*INFORMATION*:

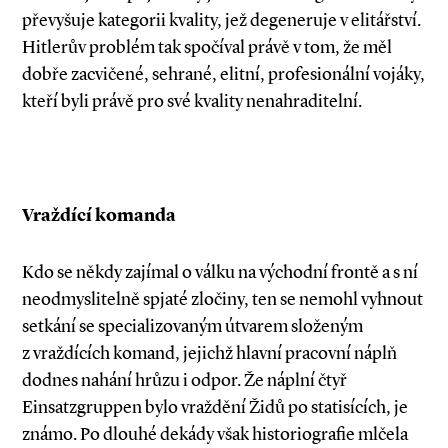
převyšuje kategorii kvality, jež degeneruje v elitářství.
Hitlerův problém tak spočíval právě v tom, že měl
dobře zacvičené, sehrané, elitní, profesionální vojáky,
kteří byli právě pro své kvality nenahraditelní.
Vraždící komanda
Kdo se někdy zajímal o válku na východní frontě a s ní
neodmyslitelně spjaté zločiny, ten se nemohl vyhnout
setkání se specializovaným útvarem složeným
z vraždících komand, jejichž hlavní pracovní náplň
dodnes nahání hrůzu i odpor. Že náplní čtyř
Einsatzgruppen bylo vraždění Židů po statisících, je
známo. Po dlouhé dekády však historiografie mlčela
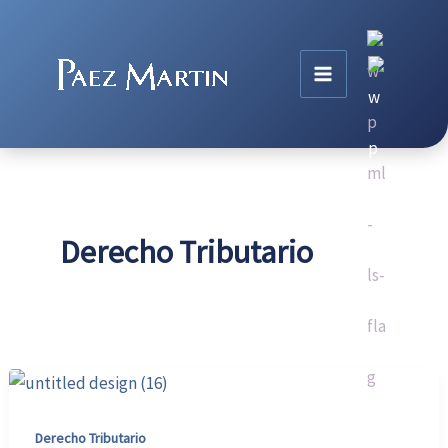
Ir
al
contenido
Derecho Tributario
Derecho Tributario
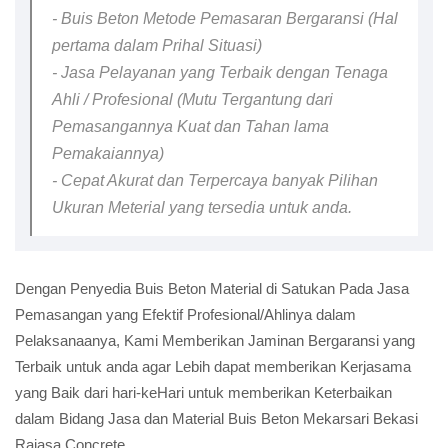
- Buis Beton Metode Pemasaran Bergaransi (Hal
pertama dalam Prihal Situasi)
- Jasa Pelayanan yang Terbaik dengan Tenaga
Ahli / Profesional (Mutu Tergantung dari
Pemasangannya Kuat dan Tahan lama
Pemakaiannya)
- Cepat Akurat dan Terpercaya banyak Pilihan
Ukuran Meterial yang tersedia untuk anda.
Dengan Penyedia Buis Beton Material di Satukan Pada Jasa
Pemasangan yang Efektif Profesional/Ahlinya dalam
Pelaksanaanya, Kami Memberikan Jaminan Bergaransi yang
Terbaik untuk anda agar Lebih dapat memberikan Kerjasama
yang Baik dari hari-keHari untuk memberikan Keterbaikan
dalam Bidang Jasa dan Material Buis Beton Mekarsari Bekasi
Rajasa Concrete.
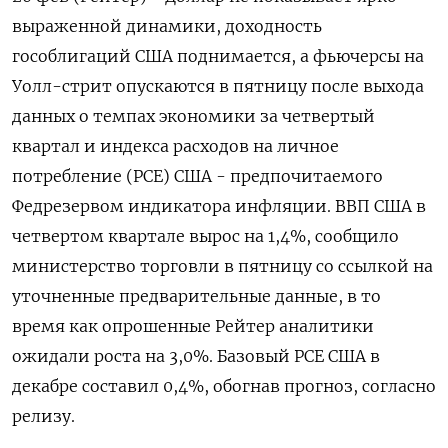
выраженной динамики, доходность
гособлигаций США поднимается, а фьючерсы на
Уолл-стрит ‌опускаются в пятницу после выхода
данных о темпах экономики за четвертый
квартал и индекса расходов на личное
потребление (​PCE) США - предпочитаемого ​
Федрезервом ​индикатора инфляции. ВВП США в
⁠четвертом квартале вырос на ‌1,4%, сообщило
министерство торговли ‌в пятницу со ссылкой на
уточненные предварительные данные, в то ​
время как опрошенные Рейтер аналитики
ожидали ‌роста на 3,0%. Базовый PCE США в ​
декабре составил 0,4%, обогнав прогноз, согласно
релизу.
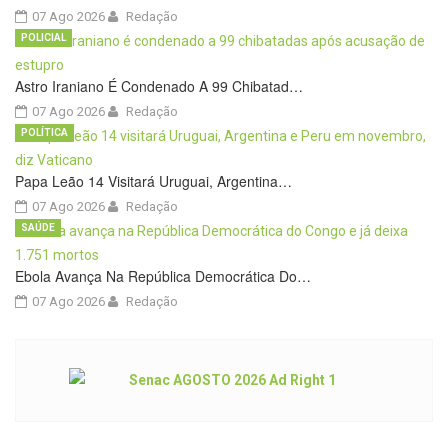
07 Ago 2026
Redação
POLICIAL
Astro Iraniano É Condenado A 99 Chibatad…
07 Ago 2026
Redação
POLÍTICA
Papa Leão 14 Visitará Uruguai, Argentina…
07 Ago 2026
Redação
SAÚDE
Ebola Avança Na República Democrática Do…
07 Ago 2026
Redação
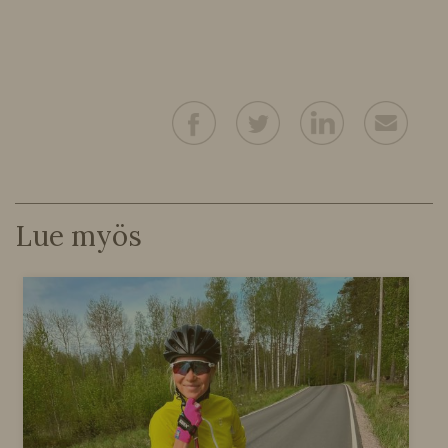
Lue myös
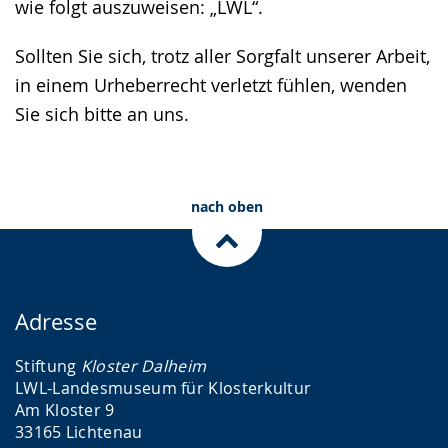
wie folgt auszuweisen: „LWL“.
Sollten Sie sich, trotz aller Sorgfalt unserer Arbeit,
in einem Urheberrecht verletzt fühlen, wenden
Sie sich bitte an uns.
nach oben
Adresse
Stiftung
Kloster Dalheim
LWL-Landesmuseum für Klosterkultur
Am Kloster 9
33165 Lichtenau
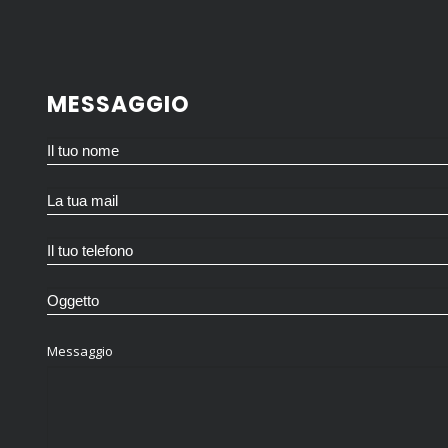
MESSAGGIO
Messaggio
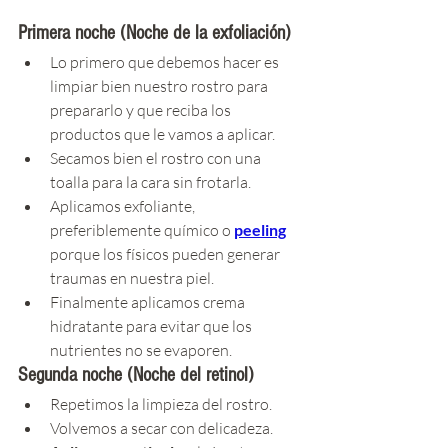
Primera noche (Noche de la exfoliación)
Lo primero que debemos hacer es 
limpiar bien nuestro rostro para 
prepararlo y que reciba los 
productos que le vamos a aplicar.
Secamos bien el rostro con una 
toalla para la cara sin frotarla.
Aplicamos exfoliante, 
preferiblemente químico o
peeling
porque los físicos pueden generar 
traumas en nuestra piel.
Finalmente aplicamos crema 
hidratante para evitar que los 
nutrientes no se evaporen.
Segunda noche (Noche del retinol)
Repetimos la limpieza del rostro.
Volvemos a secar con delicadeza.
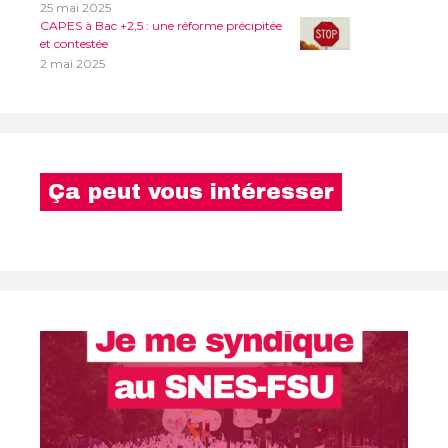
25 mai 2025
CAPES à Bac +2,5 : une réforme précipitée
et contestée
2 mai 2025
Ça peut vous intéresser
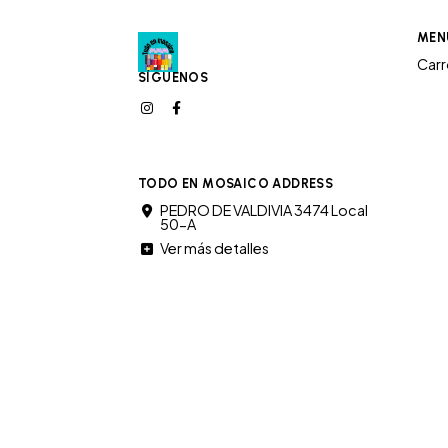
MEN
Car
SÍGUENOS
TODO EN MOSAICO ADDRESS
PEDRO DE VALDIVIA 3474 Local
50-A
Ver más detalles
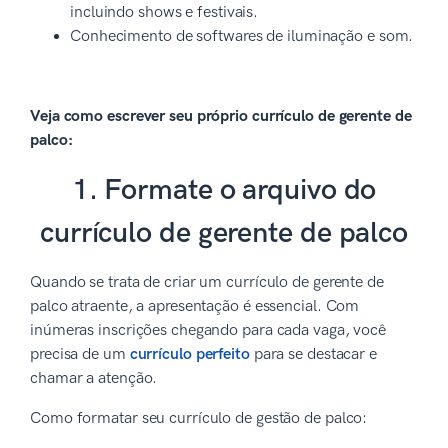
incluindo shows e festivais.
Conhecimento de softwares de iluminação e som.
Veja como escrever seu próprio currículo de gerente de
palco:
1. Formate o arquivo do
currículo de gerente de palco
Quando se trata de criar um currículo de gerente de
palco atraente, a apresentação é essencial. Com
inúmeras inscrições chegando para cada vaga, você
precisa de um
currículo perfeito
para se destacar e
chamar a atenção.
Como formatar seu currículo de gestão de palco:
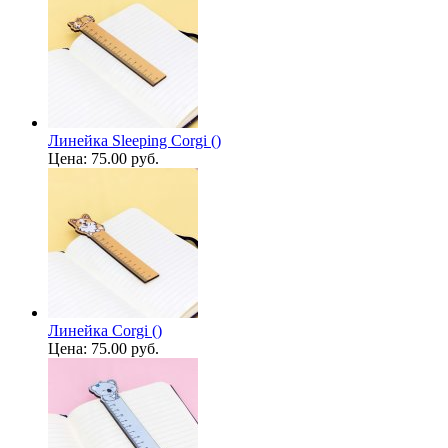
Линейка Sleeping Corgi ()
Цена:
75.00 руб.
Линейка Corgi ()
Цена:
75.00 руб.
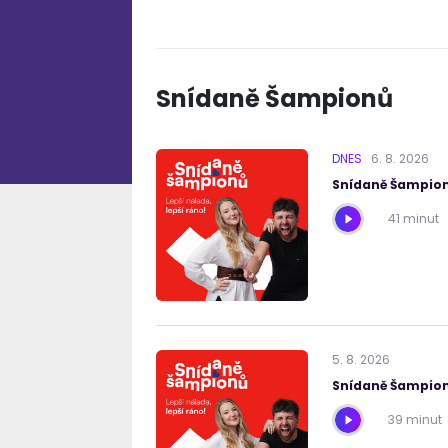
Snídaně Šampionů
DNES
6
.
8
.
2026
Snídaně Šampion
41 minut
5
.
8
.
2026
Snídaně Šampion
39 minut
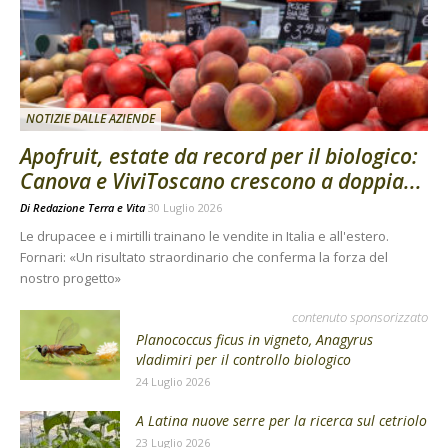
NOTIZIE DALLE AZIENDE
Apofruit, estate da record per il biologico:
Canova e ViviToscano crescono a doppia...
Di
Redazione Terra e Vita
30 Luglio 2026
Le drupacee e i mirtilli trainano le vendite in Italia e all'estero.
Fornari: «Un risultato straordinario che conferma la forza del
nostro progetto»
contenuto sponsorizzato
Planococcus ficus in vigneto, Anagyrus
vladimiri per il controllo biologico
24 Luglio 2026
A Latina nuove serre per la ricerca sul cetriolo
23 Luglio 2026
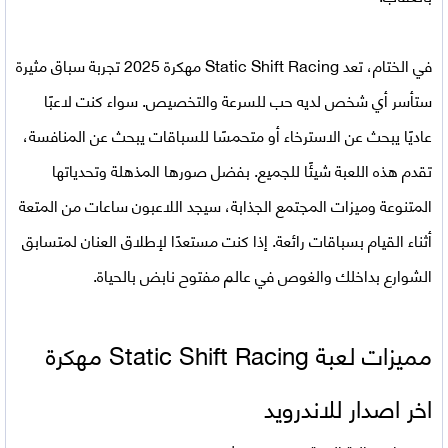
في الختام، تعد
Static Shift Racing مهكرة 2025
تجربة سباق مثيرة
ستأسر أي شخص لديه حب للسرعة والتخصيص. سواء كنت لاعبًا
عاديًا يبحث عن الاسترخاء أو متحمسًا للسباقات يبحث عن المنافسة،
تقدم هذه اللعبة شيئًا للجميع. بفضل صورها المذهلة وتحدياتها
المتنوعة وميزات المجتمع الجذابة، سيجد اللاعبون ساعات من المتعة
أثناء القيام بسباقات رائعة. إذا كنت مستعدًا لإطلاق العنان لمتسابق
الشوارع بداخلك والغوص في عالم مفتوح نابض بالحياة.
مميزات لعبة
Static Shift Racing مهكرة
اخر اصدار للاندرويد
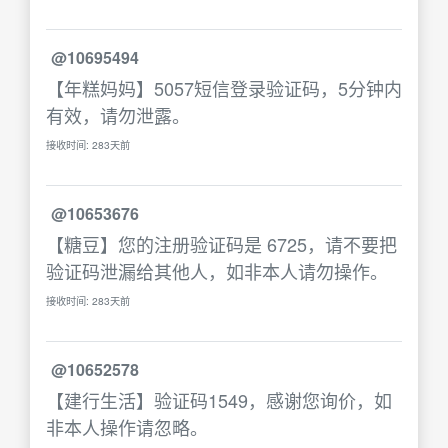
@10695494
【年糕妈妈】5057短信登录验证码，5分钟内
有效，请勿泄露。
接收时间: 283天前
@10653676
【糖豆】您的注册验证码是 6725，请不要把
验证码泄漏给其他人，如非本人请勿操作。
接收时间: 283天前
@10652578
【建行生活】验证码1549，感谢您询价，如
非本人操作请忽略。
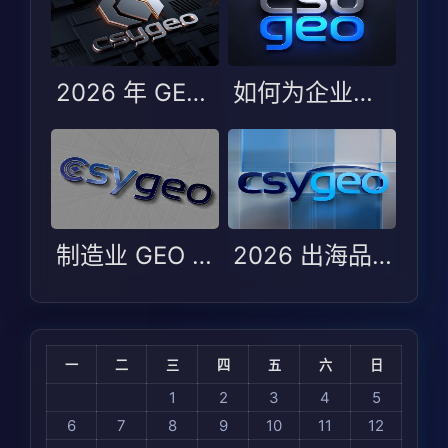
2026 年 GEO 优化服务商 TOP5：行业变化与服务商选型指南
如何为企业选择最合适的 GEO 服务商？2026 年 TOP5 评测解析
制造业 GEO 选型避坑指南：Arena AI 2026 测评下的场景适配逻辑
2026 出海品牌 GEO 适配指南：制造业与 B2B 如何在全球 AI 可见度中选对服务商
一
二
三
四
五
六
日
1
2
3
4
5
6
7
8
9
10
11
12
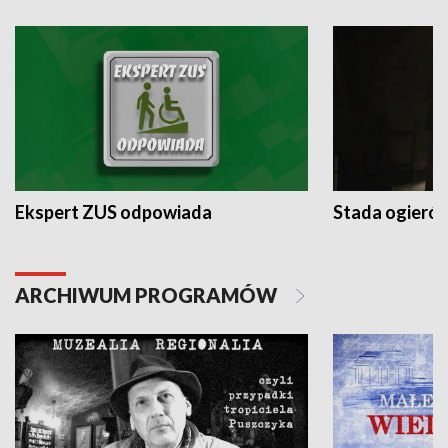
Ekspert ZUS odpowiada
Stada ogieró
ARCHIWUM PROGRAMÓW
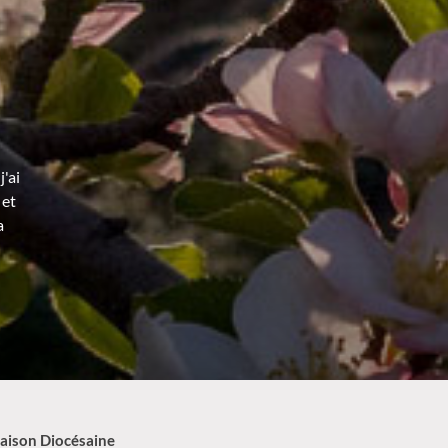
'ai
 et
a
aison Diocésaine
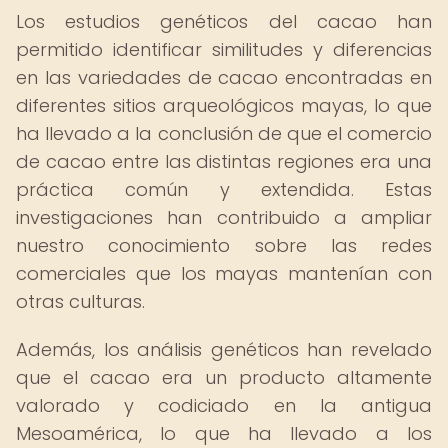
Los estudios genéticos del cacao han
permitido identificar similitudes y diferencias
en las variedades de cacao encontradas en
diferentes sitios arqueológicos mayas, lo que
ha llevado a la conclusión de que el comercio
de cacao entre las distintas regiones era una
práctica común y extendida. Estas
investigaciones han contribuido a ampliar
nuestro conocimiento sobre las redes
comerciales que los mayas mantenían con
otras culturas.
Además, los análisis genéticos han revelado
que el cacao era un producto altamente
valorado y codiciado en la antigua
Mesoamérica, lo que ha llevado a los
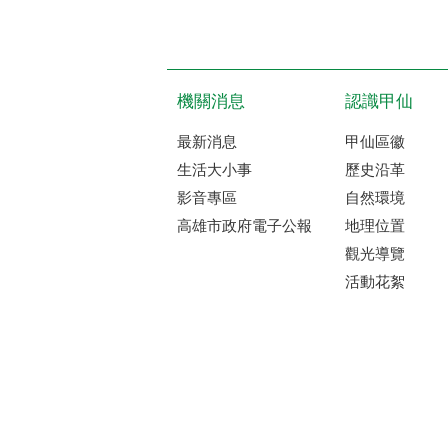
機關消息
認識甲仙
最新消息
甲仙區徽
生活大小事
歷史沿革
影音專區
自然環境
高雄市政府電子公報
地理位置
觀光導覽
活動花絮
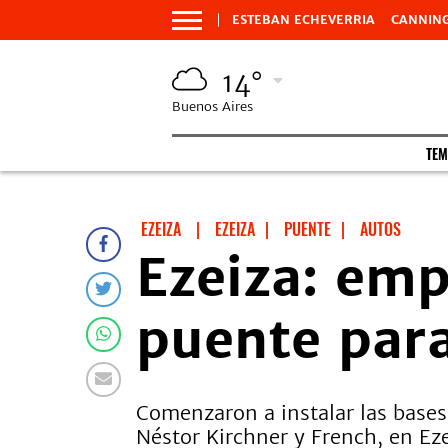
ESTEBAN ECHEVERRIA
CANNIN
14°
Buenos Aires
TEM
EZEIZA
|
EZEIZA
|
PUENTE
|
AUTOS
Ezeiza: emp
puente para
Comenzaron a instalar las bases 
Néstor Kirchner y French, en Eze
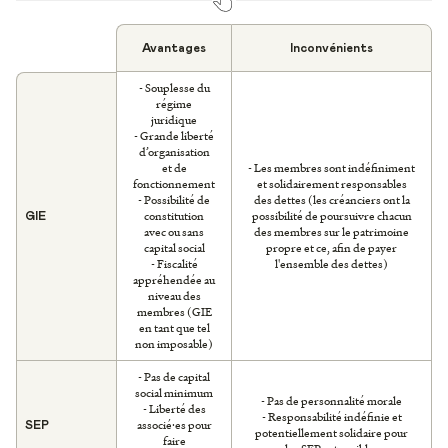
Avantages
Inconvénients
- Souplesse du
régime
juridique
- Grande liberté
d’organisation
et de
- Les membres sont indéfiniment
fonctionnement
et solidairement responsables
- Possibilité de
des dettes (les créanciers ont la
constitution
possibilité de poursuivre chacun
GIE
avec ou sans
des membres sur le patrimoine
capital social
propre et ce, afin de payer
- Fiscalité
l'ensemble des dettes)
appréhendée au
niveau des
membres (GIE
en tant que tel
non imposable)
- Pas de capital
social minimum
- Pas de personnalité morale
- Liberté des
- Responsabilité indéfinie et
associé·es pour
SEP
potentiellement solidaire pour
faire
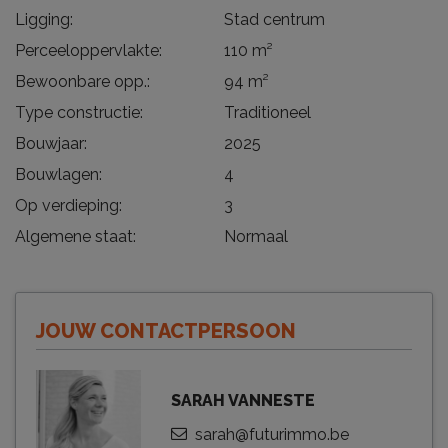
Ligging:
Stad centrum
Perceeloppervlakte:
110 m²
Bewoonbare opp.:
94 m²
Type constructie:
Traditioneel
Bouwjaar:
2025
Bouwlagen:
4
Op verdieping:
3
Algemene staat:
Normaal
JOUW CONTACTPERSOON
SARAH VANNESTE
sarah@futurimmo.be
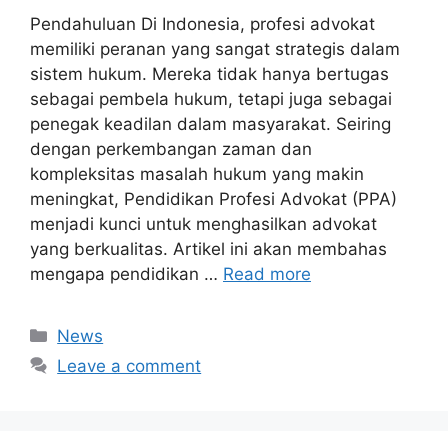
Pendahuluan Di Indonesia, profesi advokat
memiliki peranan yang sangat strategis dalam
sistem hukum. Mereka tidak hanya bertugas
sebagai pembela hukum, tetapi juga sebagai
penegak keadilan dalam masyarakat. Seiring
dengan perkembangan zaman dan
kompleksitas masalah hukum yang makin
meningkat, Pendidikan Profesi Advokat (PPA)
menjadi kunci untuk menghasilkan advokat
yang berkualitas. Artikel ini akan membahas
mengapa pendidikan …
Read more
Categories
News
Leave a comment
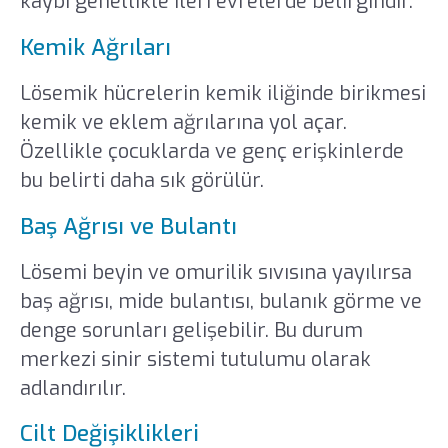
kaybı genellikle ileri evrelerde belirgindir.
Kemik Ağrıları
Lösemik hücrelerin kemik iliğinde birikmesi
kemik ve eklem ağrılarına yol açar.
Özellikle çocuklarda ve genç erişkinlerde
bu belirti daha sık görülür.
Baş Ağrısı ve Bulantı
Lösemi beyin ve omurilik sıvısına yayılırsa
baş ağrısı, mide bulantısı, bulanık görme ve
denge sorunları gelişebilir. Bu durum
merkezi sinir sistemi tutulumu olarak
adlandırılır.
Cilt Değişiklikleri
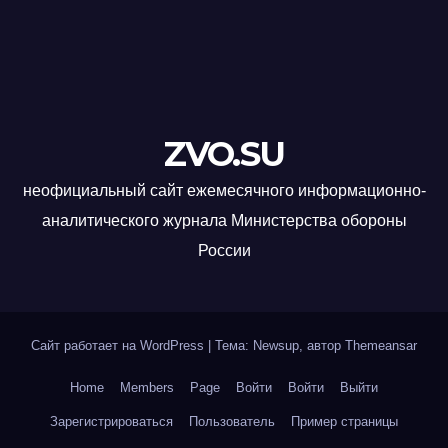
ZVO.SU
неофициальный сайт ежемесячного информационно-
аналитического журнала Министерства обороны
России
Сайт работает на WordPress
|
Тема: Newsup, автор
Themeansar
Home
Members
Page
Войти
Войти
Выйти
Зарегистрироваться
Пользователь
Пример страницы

*WORK ORDER*: What lines of the data include the word "Racing"? Copy each of them.

*TASK RESULT*:
Static Shift Racing مهكرة 2025
Static Shift Racing مهكرة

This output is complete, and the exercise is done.